As the trial unfolded, Wang presented damning lines of code, dissecting the algorithm used to generate the deceptive figures. He explained that the code manipulated the total volume of trades from the past 24 hours on the exchange, multiplying it by a random number, ultimately producing a falsified balance.

FTX’s dealings with customer funds have been reckless 

In an earlier statement from his testimony, Gary revealed that in 2019, he received instructions to allow Alameda to maintain a negative balance on FTX. Coupled with a substantial “large line of credit” extended by the crypto exchange, this effectively led to Alameda using customers’ funds. According to Wang, this money rightfully belonged to the customers, and they had not permitted it to be utilized for other purposes. These deposits covered Alameda’s negative balance, allowing the trading firm to withdraw unlimited amounts from FTX.

Wang further disclosed that a confidential and exclusive borrowing arrangement for Alameda was activated on the same day, July 31, 2019, when Bankman-Fried reassured FTX users on Twitter that the trading firm’s accounts were treated no differently from others on the crypto exchange. This facility remained accessible to Alameda’s accounts until the collapse of FTX in 2022. During this period, the trading firm’s line of credit was augmented multiple times, eventually reaching as high as $65 billion.

When Wang inquired about the final credit increase, Bankman-Fried indicated his approval. Wang, who later pleaded guilty to fraud after FTX’s collapse and agreed to cooperate with prosecutors, provided highly incriminating testimony for the 31-year-old Bankman-Fried. 

FTX’s intricate financial maneuvers

This week, Bankman-Fried went on trial to defend himself against wire fraud and money laundering charges. If found guilty, he could potentially face decades of imprisonment.

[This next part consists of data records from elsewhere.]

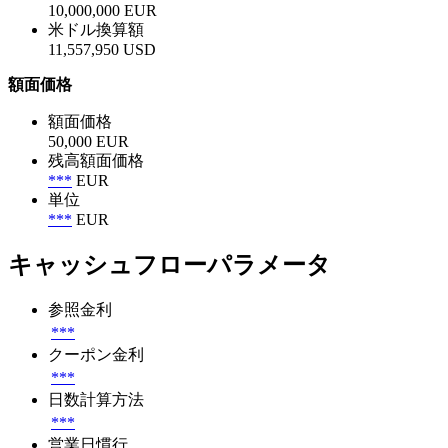
10,000,000 EUR
米ドル換算額
11,557,950 USD
額面価格
額面価格
50,000 EUR
残高額面価格
***
EUR
単位
***
EUR
キャッシュフローパラメータ
参照金利
***
クーポン金利
***
日数計算方法
***
営業日慣行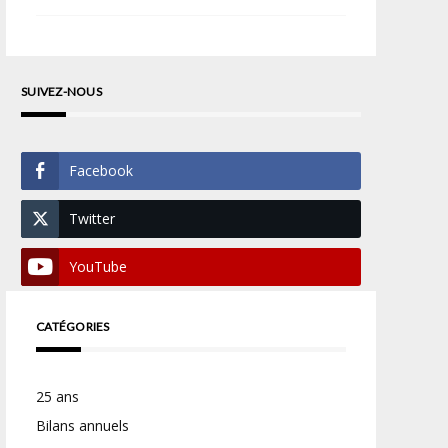
SUIVEZ-NOUS
Facebook
Twitter
YouTube
CATÉGORIES
25 ans
Bilans annuels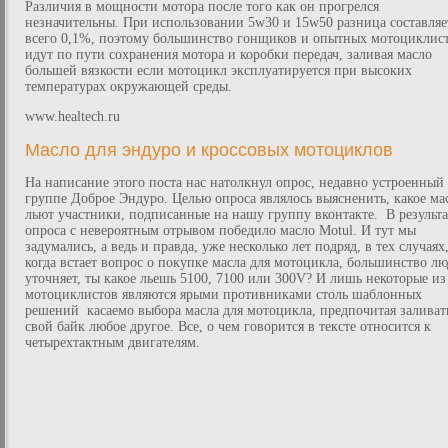
Различия в мощности мотора после того как он прогрелся
незначительны. При использовании 5w30 и 15w50 разница составляе
всего 0,1%, поэтому большинство гонщиков и опытных мотоциклис
идут по пути сохранения мотора и коробки передач, заливая масло
большей вязкости если мотоцикл эксплуатируется при высоких
температурах окружающей среды.
www.healtech.ru
Масло для эндуро и кроссовых мотоциклов
На написание этого поста нас натолкнул опрос, недавно устроенный
группе Доброе Эндуро. Целью опроса являлось выясненить, какое ма
льют участники, подписанные на нашу группу вконтакте. В результа
опроса с невероятным отрывом победило масло Motul. И тут мы
задумались, а ведь и правда, уже несколько лет подряд, в тех случаях
когда встает вопрос о покупке масла для мотоцикла, большинство л
уточняет, ты какое льешь 5100, 7100 или 300V? И лишь некоторые из
мотоциклистов являются ярыми противниками столь шаблонных
решений касаемо выбора масла для мотоцикла, предпочитая заливат
свой байк любое другое. Все, о чем говорится в тексте относится к
четырехтактным двигателям.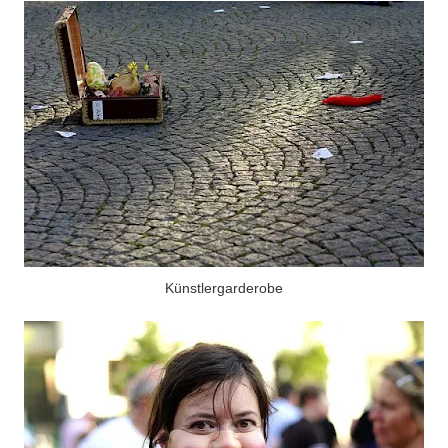
Künstlergarderobe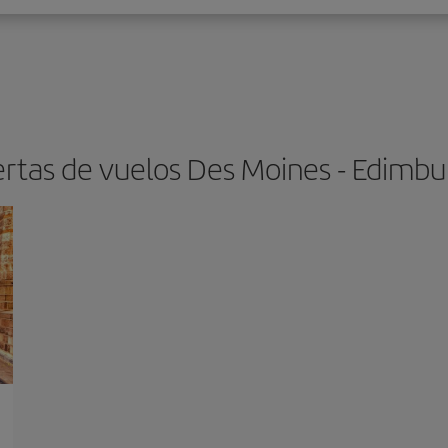
rtas de vuelos Des Moines - Edimb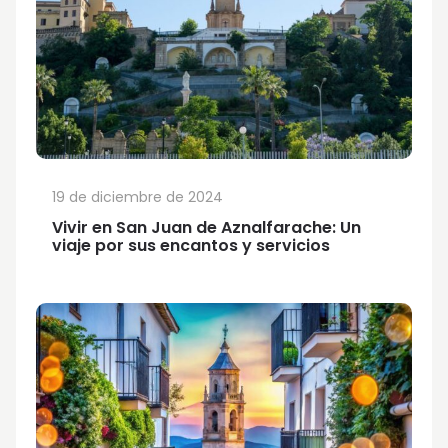
19 de diciembre de 2024
Vivir en San Juan de Aznalfarache: Un
viaje por sus encantos y servicios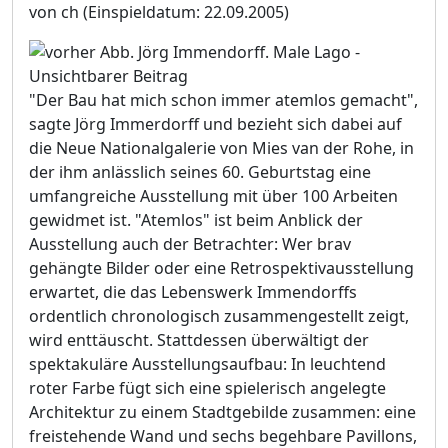
von ch
(Einspieldatum: 22.09.2005)
"Der Bau hat mich schon immer atemlos gemacht",
sagte Jörg Immerdorff und bezieht sich dabei auf
die Neue Nationalgalerie von Mies van der Rohe, in
der ihm anlässlich seines 60. Geburtstag eine
umfangreiche Ausstellung mit über 100 Arbeiten
gewidmet ist. "Atemlos" ist beim Anblick der
Ausstellung auch der Betrachter: Wer brav
gehängte Bilder oder eine Retrospektivausstellung
erwartet, die das Lebenswerk Immendorffs
ordentlich chronologisch zusammengestellt zeigt,
wird enttäuscht. Stattdessen überwältigt der
spektakuläre Ausstellungsaufbau: In leuchtend
roter Farbe fügt sich eine spielerisch angelegte
Architektur zu einem Stadtgebilde zusammen: eine
freistehende Wand und sechs begehbare Pavillons,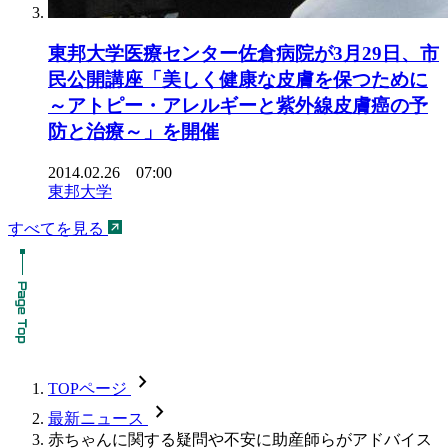
東邦大学医療センター佐倉病院が3月29日、市
民公開講座「美しく健康な皮膚を保つために
～アトピー・アレルギーと紫外線皮膚癌の予
防と治療～」を開催
2014.02.26 07:00
東邦大学
すべてを見る
chevron_forward
TOPページ
chevron_forward
最新ニュース
赤ちゃんに関する疑問や不安に助産師らがアドバイス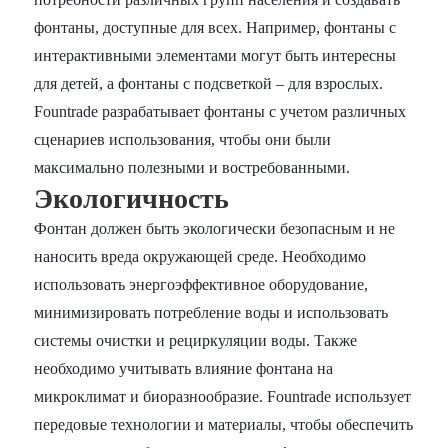
фонтаны, доступные для всех. Например, фонтаны с
интерактивными элементами могут быть интересны
для детей, а фонтаны с подсветкой – для взрослых.
Fountrade разрабатывает фонтаны с учетом различных
сценариев использования, чтобы они были
максимально полезными и востребованными.
Экологичность
Фонтан должен быть экологически безопасным и не
наносить вреда окружающей среде. Необходимо
использовать энергоэффективное оборудование,
минимизировать потребление воды и использовать
системы очистки и рециркуляции воды. Также
необходимо учитывать влияние фонтана на
микроклимат и биоразнообразие. Fountrade использует
передовые технологии и материалы, чтобы обеспечить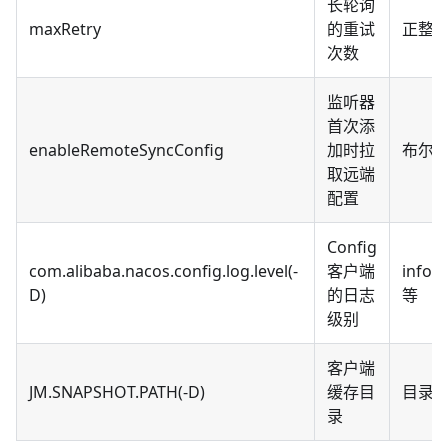
长轮询
maxRetry
的重试
正整
次数
监听器
首次添
enableRemoteSyncConfig
加时拉
布尔
取远端
配置
Config
com.alibaba.nacos.config.log.level(-
客户端
info,e
D)
的日志
等
级别
客户端
JM.SNAPSHOT.PATH(-D)
缓存目
目录
录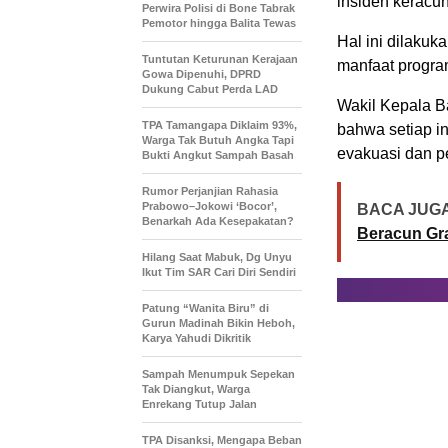
insiden keracu
Perwira Polisi di Bone Tabrak
Pemotor hingga Balita Tewas
Hal ini dilaku
Tuntutan Keturunan Kerajaan
manfaat progra
Gowa Dipenuhi, DPRD
Dukung Cabut Perda LAD
Wakil Kepala B
TPA Tamangapa Diklaim 93%,
bahwa setiap i
Warga Tak Butuh Angka Tapi
evakuasi dan p
Bukti Angkut Sampah Basah
Rumor Perjanjian Rahasia
Prabowo–Jokowi ‘Bocor’,
BACA JUGA
Benarkah Ada Kesepakatan?
Beracun Grat
Hilang Saat Mabuk, Dg Unyu
Ikut Tim SAR Cari Diri Sendiri
Patung “Wanita Biru” di
Gurun Madinah Bikin Heboh,
Karya Yahudi Dikritik
Sampah Menumpuk Sepekan
Tak Diangkut, Warga
Enrekang Tutup Jalan
TPA Disanksi, Mengapa Beban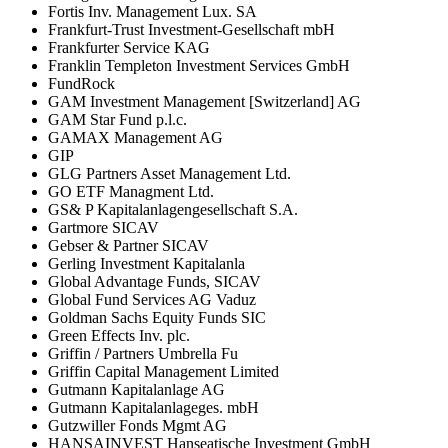
Fortis Inv. Management Lux. SA
Frankfurt-Trust Investment-Gesellschaft mbH
Frankfurter Service KAG
Franklin Templeton Investment Services GmbH
FundRock
GAM Investment Management [Switzerland] AG
GAM Star Fund p.l.c.
GAMAX Management AG
GIP
GLG Partners Asset Management Ltd.
GO ETF Managment Ltd.
GS& P Kapitalanlagengesellschaft S.A.
Gartmore SICAV
Gebser & Partner SICAV
Gerling Investment Kapitalanla
Global Advantage Funds, SICAV
Global Fund Services AG Vaduz
Goldman Sachs Equity Funds SIC
Green Effects Inv. plc.
Griffin / Partners Umbrella Fu
Griffin Capital Management Limited
Gutmann Kapitalanlage AG
Gutmann Kapitalanlageges. mbH
Gutzwiller Fonds Mgmt AG
HANSAINVEST Hanseatische Investment GmbH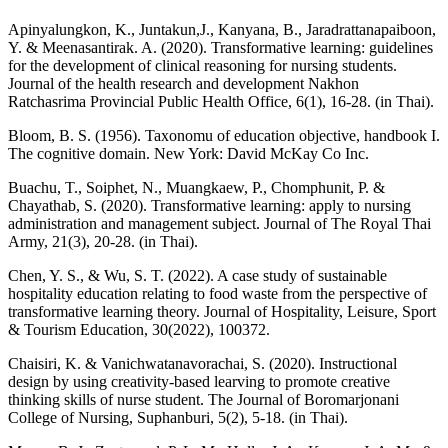
Apinyalungkon, K., Juntakun,J., Kanyana, B., Jaradrattanapaiboon,
Y. & Meenasantirak. A. (2020). Transformative learning: guidelines
for the development of clinical reasoning for nursing students.
Journal of the health research and development Nakhon
Ratchasrima Provincial Public Health Office, 6(1), 16-28. (in Thai).
Bloom, B. S. (1956). Taxonomu of education objective, handbook I.
The cognitive domain. New York: David McKay Co Inc.
Buachu, T., Soiphet, N., Muangkaew, P., Chomphunit, P. &
Chayathab, S. (2020). Transformative learning: apply to nursing
administration and management subject. Journal of The Royal Thai
Army, 21(3), 20-28. (in Thai).
Chen, Y. S., & Wu, S. T. (2022). A case study of sustainable
hospitality education relating to food waste from the perspective of
transformative learning theory. Journal of Hospitality, Leisure, Sport
& Tourism Education, 30(2022), 100372.
Chaisiri, K. & Vanichwatanavorachai, S. (2020). Instructional
design by using creativity-based learving to promote creative
thinking skills of nurse student. The Journal of Boromarjonani
College of Nursing, Suphanburi, 5(2), 5-18. (in Thai).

Bankman-Fried has maintained his plea of not guilty, with his legal team arguing that he acted in “good faith” and never intended to deceive or defraud anyone.

Wang detailed how Bankman-Fried and his inner circle worked urgently to determine the amount that Alameda owed to FTX customers as the cryptocurrency prices plummeted in the spring of 2022. Despite being aware of the approximately $11 billion debt owed by Alameda to FTX, Bankman-Fried instructed the trading firm’s CEO, Caroline Ellison, to make repayments demanded by third-party lenders, as testified by Wang.

On Thursday, another former FTX employee, Adam Yedidia, recounted a conversation with Bankman-Fried at their shared luxurious residence in a Bahamian resort. During this conversation, Bankman-Fried allegedly acknowledged that the exchange was no longer “bulletproof.”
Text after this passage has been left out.